* [WHAT NEEDS TO BE DONE]:
Copy every entry as is. Leave images out.
[Opening DATA EXTRACT section]
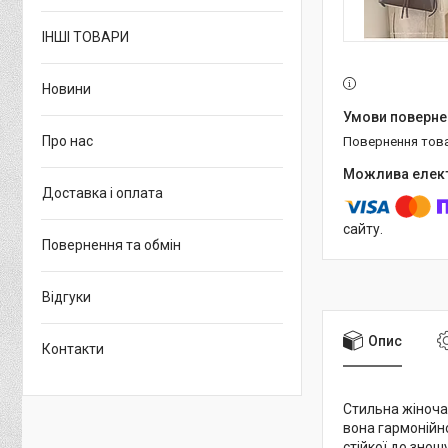
ІНШІ ТОВАРИ
Новини
Про нас
повернення тов
Доставка і оплата
сайту.
Повернення та обмін
Відгуки
Опис
Контакти
Стильна жіноча
вона гармонійно
стійкої до знош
[Closing DATA EXTRACT section]
* [EXPECTED ANSWER]:
ІНШІ ТОВАРИ
Новини
Про нас
повернення тов
Доставка і оплата
сайту.
Повернення та обмін
Відгуки
Опис
Контакти
Стильна жіноча
вона гармонійно
стійкої до знош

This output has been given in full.